# Problem Suzuki Quadrunner petcock



## Hooty Hoot

I am not getting any fuel through my petcock to my carburetor. I have taken it  apart, cleaned it and blown through the fuel nipple. When I reassemble, it is stopped up again. Any clues appreciated.


----------



## Hooty Hoot

ttt


----------



## bulletproof1510

Check to make sure fuel supply lines are not clogged or it may have a hole in it.


----------



## fatboy84

Got any trash in your tank?


----------



## Hooty Hoot

fatboy84 said:


> Got any trash in your tank?



Probably, but I drained my tank. I finally figured that the reason that I can't blow through it is because fuel is suppose to go through it one way only. I sprayed it down with carb cleaner, soaked it in gas and reassembled the pet cock and reinstalled on my 4wheeler. Still not getting any gas. Wonder if a sledge hammer will fix it?


----------



## winchester1970

Have you checked for a blockage at the fuel pump? Mine has a small pump located under the front left fender. Did not know it was any there until I had a problem getting my bikes to start after sitting for a year.


----------



## packrat

*depending on model*

Loosen your gastank cap and see if gas will flow through line before it reaches petcock.
If so your tank and gas cap/vent is OK.
If you have cleaned petcock and carb cleaner flows through easily.
Then your petcock is OK.
Then take off gas line at the NEXT connection, either the carb or a fuel pump.
It is probably connected to the carb on many QuadR 4wheelers.
If gas flows freely from there, your problem is most likely in the carb.
Take carb bowl off and clean, making sure your float will allow gas to flow out with bowl removed, and stopped when you lift float upward.
Good Luck, hope it helps.
PM me if I can help, I fought a cold-natured kick-start only 1984 Quad for 4 years in a row. Finally unloaded it dirt cheap, and the guy that bought it has had no problems out of it


----------



## germag

Some Suzuki petcocks are vacuum operated. How many hose connections are there?


----------



## Backlasher82

germag said:


> Some Suzuki petcocks are vacuum operated. How many hose connections are there?

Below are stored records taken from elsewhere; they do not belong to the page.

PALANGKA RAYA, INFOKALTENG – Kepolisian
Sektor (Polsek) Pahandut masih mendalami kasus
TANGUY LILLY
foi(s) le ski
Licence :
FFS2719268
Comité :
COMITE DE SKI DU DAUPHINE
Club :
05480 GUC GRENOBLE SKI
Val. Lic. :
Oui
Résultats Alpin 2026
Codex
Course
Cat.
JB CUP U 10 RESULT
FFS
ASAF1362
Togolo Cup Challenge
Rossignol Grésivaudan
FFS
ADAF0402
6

Yep, and as Winchester stated, some of them have a diaphragm fuel pump.

And it wouldn't hurt if you posted the year and model of your ATV.


----------



## rayjay

packrat said:


> PM me if I can help, I fought a cold-natured kick-start only 1984 Quad for 4 years in a row. Finally unloaded it dirt cheap, and the guy that bought it has had no problems out of it



On the early 230's the shop manual had the wrong float level listed making the motor run very lean. This made them very cold natured. Maybe the guy that bought it leaves the choke on all the time or maybe he brought it to my shop back then and I fixed the carb


----------



## rayjay

On the models that have the forward facing cylinder and that have the engine and transaxle made in one unit you can't remove the fuel tank unless you pull the motor. 

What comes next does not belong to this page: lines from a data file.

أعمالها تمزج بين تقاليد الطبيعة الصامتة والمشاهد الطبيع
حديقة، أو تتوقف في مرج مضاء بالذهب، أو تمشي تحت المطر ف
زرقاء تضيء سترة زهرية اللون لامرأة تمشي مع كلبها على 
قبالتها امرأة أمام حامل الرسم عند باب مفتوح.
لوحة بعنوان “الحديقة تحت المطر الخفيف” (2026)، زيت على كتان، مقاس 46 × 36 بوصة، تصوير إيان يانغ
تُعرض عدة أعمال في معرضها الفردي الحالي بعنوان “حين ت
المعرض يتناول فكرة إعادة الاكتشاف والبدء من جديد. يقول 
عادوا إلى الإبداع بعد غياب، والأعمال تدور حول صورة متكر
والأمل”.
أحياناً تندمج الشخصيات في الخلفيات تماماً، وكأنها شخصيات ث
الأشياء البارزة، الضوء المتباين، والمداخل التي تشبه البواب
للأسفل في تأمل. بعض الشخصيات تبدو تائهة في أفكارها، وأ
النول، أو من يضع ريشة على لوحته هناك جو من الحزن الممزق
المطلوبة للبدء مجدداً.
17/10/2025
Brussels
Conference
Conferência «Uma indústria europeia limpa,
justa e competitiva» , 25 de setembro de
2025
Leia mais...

Major pitn if you put trash into the fuel tank and need to flush it out . Also these models definitely have a fuel pump as the tank is lower than the carb.


----------



## Hooty Hoot

Backlasher82 said:


> Yep, and as Winchester stated, some of them have a diaphragm fuel pump.
> 
> And it wouldn't hurt if you posted the year and model of your ATV.



I bought it new and think it is a 95 or 96 model 250 Quadrunner. Two hoses from pet cock. 1 goes directly to the carb. I thought the other was for air but I just checked and it goes to a gismo under the front left fender. Doesn't look like a fuel pump thoughand there is no power running to it.


----------



## Backlasher82

Hooty Hoot said:


> I bought it new and think it is a 95 or 96 model 250 Quadrunner. Two hoses from pet cock. 1 goes directly to the carb. I thought the other was for air but I just checked and it goes to a gismo under the front left fender. Doesn't look like a fuel pump thoughand there is no power running to it.

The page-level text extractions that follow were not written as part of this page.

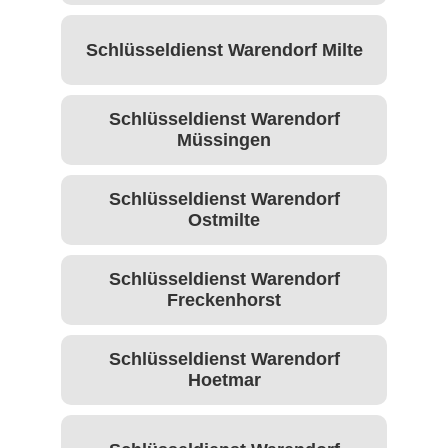
Schlüsseldienst Warendorf Milte
Schlüsseldienst Warendorf
Müssingen
Schlüsseldienst Warendorf
Ostmilte
Schlüsseldienst Warendorf
Freckenhorst
Schlüsseldienst Warendorf
Hoetmar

That gizmo is your fuel pump, it is a diaphragm type that operates off of engine vacuum.

Edit: There are no wires running to it because it's vacuum operated.


----------



## Hooty Hoot

Backlasher82 said:


> That gizmo is your fuel pump, it is a diaphragm type that operates off of engine vacuum.
> 
> Edit: There are no wires running to it because it's vacuum operated.



If I am turning the engine over, should gas be squirting through the petcock nipple? If not, should I assume that this one needs replaced?


----------



## germag

If you are turning the engine over, then gas should come out of the petcock nipple that attaches to the carburetor fuel inlet. If it doesn't, then I would suspect that the diaphram in the fuel pump is defective.


----------



## Hooty Hoot

germag said:


> If you are turning the engine over, then gas should come out of the petcock nipple that attaches to the carburetor fuel inlet. If it doesn't, then I would suspect that the diaphram in the fuel pump is defective.



Germag, I think I am getting to the root of my aggravation.
Can I rebuild it or must I replace it?


----------



## Backlasher82

Usually, 2 hoses to the petcock means that one is the fuel line and one is the vaccum line. This would be on a vacuum operated petcock. Easiest way to tell the difference is a vacuum petcock will have a small flat plate with a hose nipple that the vacuum hose hooks to. The diaphragm is located under the flat plate and will only send fuel if there is vacuum being pulled. There are also 2 hose petcocks with both lines being fuel lines, these are smaller petcocks with no flat plate for the diaphragm.

The fuel hose should go to the fuel pump, not to the carb. The gas tank is too low for gravity to feed the carb, that's why you need the pump. 

If you look on the pump body it will have arrows showing which way the fuel should be flowing, obviously the out arrow goes to the carb and the in arrow comes from the petcock. It should also have the vacuum nipple labeled as such. 

I'm not sure if the second hose on your petcock is a return line or reserve line if it isn't a vacuum petcock but I'm going off of memory and it ain't what it used to be.

Rayjay should be along later to correct any mistakes I've made.


----------



## Backlasher82

Hooty Hoot said:


> Germag, I think I am getting to the root of my aggravation.
> Can I rebuild it or must I replace it?



I don't think Suzuki sells the rebuild parts but I could be wrong. Go to Babbitts and look at their parts diagrams, they also have pretty decent prices on OEM parts.


----------